» Brief: Transcribe exactly, and only, the lines from the one containing "features for your business in the future." through the end of the entries below, leaving the pictures out.

» Source material:
━━━━━━━━━━━━━━━━━━━━

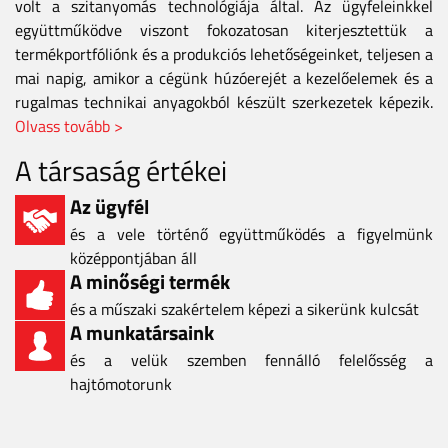
volt a szitanyomás technológiája által. Az ügyfeleinkkel
együttműködve viszont fokozatosan kiterjesztettük a
termékportfóliónk és a produkciós lehetőségeinket, teljesen a
mai napig, amikor a cégünk húzóerejét a kezelőelemek és a
rugalmas technikai anyagokból készült szerkezetek képezik.
Olvass tovább >
A társaság értékei
Az ügyfél
és a vele történő együttműködés a figyelmünk
középpontjában áll
A minőségi termék
és a műszaki szakértelem képezi a sikerünk kulcsát
A munkatársaink
és a velük szemben fennálló felelősség a
hajtómotorunk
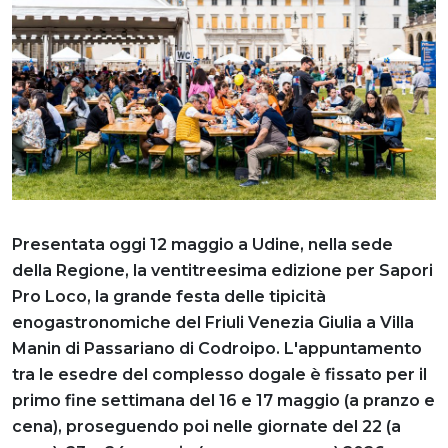
Presentata oggi 12 maggio a Udine, nella sede
della Regione, la ventitreesima edizione per Sapori
Pro Loco, la grande festa delle tipicità
enogastronomiche del Friuli Venezia Giulia a Villa
Manin di Passariano di Codroipo. L'appuntamento
tra le esedre del complesso dogale è fissato per il
primo fine settimana del 16 e 17 maggio (a pranzo e
cena), proseguendo poi nelle giornate del 22 (a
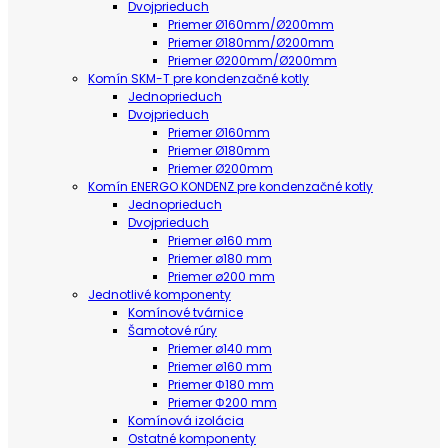
Dvojprieduch
Priemer Ø160mm/Ø200mm
Priemer Ø180mm/Ø200mm
Priemer Ø200mm/Ø200mm
Komín SKM-T pre kondenzačné kotly
Jednoprieduch
Dvojprieduch
Priemer Ø160mm
Priemer Ø180mm
Priemer Ø200mm
Komín ENERGO KONDENZ pre kondenzačné kotly
Jednoprieduch
Dvojprieduch
Priemer ø160 mm
Priemer ø180 mm
Priemer ø200 mm
Jednotlivé komponenty
Komínové tvárnice
Šamotové rúry
Priemer ø140 mm
Priemer ø160 mm
Priemer Φ180 mm
Priemer Φ200 mm
Komínová izolácia
Ostatné komponenty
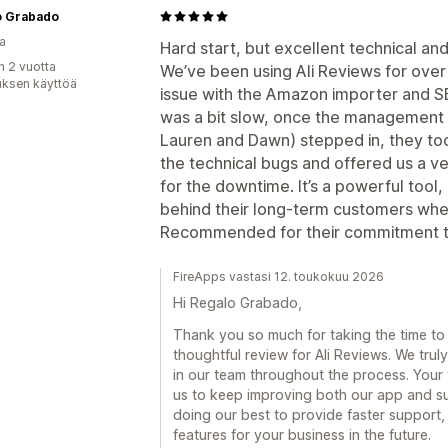
o Grabado
a
Hard start, but excellent technical a
n 2 vuotta
We’ve been using Ali Reviews for over
uksen käyttöä
issue with the Amazon importer and SE
was a bit slow, once the management 
Lauren and Dawn) stepped in, they too
the technical bugs and offered us a v
for the downtime. It’s a powerful tool,
behind their long-term customers whe
Recommended for their commitment to 
FireApps vastasi 12. toukokuu 2026
Hi Regalo Grabado,
Thank you so much for taking the time to
thoughtful review for Ali Reviews. We trul
in our team throughout the process. Your
us to keep improving both our app and su
doing our best to provide faster support, 
features for your business in the future.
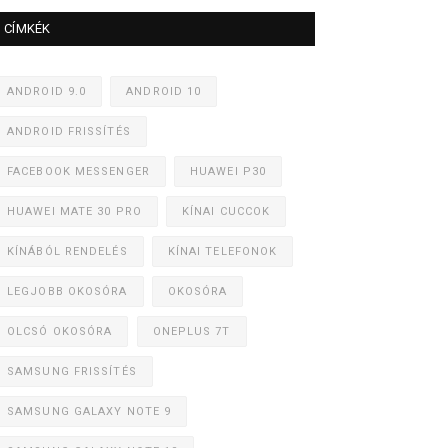
CÍMKÉK
ANDROID 9.0
ANDROID 10
ANDROID FRISSÍTÉS
FACEBOOK MESSENGER
HUAWEI P30
HUAWEI MATE 30 PRO
KÍNAI CUCCOK
KÍNÁBÓL RENDELÉS
KÍNAI TELEFONOK
LEGJOBB OKOSÓRA
OKOSÓRA
OLCSÓ OKOSÓRA
ONEPLUS 7T
SAMSUNG FRISSÍTÉS
SAMSUNG GALAXY NOTE 9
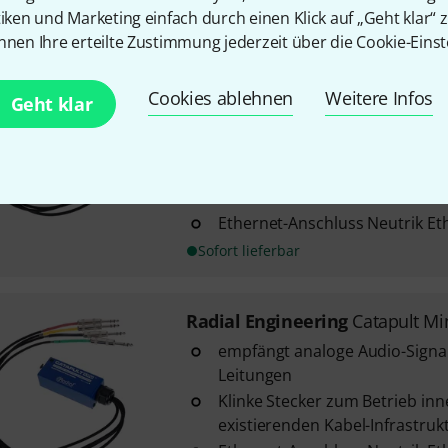
tiken und Marketing einfach durch einen Klick auf „Geht klar“ z
nnen Ihre erteilte Zustimmung jederzeit über die Cookie-Einst
Radial Engineering
Catapult Mi
7
Cookies ablehnen
Weitere Infos
Geht klar
empfängt analoge Audio-Signal
Leitungen
Klinke Stecker zum Betrieb inn
existierenden Kabel-Infrastruk
Ethernet-Anschluss Neutrik Et
Sofort lieferbar
Radial Engineering
Catapult Mi
empfängt analoge Audio-Signal
Leitungen
Klinke Stecker zum Betrieb inn
existierenden Kabel-Infrastruk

━━━━━━━━━━━━━━━━━━━━

» Written solution:
features for your business in the future.
CÍMKÉK
ANDROID 9.0
ANDROID 10
ANDROID FRISSÍTÉS
FACEBOOK MESSENGER
HUAWEI P30
HUAWEI MATE 30 PRO
KÍNAI CUCCOK
KÍNÁBÓL RENDELÉS
KÍNAI TELEFONOK
LEGJOBB OKOSÓRA
OKOSÓRA
OLCSÓ OKOSÓRA
ONEPLUS 7T
SAMSUNG FRISSÍTÉS
SAMSUNG GALAXY NOTE 9
tiken und Marketing einfach durch einen Klick auf „Geht klar“ z
nnen Ihre erteilte Zustimmung jederzeit über die Cookie-Einst
Radial Engineering
Catapult Mi
7
Cookies ablehnen
Weitere Infos
Geht klar
empfängt analoge Audio-Signal
Leitungen
Klinke Stecker zum Betrieb inn
existierenden Kabel-Infrastruk
Ethernet-Anschluss Neutrik Et
Sofort lieferbar
Radial Engineering
Catapult Mi
empfängt analoge Audio-Signal
Leitungen
Klinke Stecker zum Betrieb inn
existierenden Kabel-Infrastruk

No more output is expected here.